Work to be completed:
Each line of the entries below that includes "loop" belongs in your answer.

Dataset entries:
--------
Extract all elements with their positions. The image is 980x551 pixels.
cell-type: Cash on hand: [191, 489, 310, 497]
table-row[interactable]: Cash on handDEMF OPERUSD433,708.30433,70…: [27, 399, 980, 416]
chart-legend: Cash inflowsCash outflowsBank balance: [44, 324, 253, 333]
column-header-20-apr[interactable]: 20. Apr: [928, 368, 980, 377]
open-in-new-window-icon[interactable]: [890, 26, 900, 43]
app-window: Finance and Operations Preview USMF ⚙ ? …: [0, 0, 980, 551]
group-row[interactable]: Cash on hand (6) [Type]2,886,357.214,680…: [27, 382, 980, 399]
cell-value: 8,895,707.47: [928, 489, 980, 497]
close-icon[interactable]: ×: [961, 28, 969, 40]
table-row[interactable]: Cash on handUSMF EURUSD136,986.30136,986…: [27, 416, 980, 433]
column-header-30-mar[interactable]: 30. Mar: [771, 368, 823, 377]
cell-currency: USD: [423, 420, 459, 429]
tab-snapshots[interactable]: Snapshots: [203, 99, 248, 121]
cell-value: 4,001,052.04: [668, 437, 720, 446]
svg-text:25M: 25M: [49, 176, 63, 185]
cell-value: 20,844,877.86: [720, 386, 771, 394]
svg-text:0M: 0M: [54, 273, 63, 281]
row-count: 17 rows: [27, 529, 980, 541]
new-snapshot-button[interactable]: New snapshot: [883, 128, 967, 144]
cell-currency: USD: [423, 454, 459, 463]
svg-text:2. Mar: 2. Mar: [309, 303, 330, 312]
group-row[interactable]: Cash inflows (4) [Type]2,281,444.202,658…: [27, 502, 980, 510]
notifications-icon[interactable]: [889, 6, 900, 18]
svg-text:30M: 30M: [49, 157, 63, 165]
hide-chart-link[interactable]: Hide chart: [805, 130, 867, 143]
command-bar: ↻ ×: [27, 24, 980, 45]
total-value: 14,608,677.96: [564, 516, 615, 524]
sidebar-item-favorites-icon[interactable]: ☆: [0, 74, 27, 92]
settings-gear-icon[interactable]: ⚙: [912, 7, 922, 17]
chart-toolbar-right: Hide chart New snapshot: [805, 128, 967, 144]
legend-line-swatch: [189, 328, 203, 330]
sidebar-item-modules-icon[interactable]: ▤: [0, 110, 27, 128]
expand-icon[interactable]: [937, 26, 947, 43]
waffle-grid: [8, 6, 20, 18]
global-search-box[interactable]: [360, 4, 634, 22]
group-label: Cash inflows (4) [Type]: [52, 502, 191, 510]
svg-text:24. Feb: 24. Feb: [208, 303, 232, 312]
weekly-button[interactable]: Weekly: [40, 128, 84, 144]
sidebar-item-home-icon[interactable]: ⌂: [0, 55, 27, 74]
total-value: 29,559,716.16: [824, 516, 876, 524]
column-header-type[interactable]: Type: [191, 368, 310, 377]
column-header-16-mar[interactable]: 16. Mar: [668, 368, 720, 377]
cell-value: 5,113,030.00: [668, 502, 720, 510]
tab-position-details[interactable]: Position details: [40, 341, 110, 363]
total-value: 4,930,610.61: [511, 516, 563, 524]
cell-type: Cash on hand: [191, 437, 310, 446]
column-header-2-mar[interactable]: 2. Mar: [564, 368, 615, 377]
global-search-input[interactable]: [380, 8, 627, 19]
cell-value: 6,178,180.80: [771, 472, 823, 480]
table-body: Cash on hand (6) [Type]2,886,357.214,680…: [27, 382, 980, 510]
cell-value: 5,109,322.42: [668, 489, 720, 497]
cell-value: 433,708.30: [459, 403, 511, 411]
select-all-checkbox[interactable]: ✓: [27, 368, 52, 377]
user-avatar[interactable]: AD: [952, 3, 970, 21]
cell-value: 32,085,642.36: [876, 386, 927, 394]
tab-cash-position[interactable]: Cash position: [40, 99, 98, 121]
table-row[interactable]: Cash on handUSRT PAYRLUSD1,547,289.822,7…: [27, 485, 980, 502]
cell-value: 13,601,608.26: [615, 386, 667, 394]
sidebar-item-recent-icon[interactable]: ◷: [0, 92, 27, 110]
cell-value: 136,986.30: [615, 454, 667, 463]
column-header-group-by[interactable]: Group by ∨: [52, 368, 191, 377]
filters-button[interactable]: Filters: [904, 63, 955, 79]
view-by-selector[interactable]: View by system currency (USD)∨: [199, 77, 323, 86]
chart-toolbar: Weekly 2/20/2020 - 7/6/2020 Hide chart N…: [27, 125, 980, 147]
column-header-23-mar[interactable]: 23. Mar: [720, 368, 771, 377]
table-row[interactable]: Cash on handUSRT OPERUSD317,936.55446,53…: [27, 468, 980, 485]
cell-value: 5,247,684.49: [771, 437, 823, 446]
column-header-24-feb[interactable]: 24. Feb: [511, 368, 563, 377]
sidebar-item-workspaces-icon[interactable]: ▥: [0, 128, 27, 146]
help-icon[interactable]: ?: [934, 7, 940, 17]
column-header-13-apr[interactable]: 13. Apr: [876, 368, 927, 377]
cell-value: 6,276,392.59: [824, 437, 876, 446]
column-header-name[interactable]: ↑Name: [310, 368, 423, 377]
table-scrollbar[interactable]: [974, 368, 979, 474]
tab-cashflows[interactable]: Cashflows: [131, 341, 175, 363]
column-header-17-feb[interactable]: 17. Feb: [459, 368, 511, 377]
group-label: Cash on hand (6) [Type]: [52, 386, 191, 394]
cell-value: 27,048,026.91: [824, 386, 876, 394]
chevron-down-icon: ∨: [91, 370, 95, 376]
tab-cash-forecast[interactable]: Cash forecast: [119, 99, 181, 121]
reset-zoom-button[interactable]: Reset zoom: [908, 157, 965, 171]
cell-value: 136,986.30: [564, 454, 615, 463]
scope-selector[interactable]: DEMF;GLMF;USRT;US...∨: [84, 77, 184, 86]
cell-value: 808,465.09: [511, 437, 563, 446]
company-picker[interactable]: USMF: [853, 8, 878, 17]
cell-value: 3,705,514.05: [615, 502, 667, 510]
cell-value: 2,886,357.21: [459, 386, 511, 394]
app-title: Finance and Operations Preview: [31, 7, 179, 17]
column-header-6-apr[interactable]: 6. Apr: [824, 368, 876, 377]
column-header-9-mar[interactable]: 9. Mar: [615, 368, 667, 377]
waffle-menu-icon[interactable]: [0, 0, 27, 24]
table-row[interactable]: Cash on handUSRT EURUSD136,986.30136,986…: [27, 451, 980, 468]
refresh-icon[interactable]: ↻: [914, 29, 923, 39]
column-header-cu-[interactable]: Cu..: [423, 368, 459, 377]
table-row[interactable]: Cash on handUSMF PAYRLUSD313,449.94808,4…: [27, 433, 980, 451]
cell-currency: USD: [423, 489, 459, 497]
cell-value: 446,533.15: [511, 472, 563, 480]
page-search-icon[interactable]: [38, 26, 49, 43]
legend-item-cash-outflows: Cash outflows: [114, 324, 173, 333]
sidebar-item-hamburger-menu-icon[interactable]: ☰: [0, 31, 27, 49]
--------
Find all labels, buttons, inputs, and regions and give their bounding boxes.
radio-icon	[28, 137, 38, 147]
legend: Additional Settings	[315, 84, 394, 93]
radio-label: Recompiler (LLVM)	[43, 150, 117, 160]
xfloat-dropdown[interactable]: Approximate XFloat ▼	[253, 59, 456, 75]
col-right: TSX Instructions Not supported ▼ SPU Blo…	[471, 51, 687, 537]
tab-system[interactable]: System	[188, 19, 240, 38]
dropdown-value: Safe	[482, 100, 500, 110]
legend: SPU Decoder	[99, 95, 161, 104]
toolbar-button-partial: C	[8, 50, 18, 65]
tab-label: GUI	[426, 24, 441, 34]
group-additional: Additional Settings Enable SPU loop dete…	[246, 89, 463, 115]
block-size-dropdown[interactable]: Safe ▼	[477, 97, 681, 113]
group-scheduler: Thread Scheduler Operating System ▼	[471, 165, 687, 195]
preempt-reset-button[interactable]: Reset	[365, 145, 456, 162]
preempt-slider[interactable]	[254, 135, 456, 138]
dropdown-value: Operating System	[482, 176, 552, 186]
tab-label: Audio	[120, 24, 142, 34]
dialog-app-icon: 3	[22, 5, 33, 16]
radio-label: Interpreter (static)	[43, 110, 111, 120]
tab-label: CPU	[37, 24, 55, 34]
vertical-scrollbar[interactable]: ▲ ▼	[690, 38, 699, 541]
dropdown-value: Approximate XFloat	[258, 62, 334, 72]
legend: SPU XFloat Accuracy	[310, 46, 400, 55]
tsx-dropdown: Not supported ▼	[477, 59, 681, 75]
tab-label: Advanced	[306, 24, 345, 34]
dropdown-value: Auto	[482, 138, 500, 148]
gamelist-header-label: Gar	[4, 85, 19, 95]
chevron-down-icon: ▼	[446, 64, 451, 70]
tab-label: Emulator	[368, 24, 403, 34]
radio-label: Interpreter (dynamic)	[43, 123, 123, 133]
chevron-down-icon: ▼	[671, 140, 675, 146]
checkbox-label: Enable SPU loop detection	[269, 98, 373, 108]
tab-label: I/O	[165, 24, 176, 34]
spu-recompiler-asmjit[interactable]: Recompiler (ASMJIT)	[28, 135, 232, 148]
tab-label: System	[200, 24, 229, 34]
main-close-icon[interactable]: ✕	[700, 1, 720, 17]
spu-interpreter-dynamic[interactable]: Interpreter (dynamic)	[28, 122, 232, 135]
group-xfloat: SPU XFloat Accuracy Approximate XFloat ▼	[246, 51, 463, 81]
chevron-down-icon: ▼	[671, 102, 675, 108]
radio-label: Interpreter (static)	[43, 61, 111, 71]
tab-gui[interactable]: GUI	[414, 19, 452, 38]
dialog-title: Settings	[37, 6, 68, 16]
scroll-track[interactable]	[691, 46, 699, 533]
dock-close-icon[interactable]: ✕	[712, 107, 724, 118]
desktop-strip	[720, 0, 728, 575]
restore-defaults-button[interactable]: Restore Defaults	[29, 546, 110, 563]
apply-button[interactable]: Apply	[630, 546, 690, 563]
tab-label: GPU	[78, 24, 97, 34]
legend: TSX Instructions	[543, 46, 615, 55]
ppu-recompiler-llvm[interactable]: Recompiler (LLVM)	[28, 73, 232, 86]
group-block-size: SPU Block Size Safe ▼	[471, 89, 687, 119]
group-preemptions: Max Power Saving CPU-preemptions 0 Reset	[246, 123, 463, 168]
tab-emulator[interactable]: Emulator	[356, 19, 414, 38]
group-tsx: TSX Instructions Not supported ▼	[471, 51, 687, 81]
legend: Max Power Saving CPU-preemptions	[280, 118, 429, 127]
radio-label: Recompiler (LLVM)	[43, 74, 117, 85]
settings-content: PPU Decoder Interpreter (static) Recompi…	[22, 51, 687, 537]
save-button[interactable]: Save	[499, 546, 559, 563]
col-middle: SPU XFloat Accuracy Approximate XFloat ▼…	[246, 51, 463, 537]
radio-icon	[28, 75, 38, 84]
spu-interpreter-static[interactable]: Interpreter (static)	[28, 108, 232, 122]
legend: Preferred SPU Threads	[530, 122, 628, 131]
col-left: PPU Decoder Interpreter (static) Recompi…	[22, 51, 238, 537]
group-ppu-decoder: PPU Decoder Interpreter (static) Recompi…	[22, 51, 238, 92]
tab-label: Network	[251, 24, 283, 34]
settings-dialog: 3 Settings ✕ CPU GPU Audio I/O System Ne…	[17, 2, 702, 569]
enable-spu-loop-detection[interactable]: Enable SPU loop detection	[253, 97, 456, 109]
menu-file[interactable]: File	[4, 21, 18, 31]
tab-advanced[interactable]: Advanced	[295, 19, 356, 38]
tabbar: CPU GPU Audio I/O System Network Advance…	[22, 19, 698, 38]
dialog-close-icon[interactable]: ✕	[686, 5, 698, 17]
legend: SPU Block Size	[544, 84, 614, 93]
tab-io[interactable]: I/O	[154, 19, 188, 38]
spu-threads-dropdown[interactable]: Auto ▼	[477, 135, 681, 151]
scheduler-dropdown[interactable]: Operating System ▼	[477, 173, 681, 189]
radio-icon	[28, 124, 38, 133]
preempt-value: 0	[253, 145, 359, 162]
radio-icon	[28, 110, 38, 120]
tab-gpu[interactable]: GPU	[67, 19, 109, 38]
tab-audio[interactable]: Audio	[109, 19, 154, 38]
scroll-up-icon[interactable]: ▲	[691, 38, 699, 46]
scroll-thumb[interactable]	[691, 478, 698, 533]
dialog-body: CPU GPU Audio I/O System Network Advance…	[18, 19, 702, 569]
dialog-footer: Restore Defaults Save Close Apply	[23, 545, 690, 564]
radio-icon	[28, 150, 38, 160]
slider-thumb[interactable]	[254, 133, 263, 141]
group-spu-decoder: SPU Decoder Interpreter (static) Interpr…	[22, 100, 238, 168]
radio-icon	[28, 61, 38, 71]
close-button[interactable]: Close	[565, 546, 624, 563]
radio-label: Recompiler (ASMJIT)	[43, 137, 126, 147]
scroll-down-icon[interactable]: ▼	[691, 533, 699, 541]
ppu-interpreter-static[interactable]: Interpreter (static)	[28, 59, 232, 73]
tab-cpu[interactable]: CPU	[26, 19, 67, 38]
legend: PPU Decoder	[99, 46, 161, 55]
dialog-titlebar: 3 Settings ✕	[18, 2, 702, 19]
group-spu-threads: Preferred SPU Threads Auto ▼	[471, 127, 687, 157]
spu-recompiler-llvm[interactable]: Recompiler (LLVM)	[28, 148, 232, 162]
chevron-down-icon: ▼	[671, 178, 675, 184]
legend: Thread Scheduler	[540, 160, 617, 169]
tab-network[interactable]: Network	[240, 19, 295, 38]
--------
Completed exercise:
group-additional: Additional Settings Enable SPU loop dete…	[246, 89, 463, 115]
checkbox-label: Enable SPU loop detection	[269, 98, 373, 108]
enable-spu-loop-detection[interactable]: Enable SPU loop detection	[253, 97, 456, 109]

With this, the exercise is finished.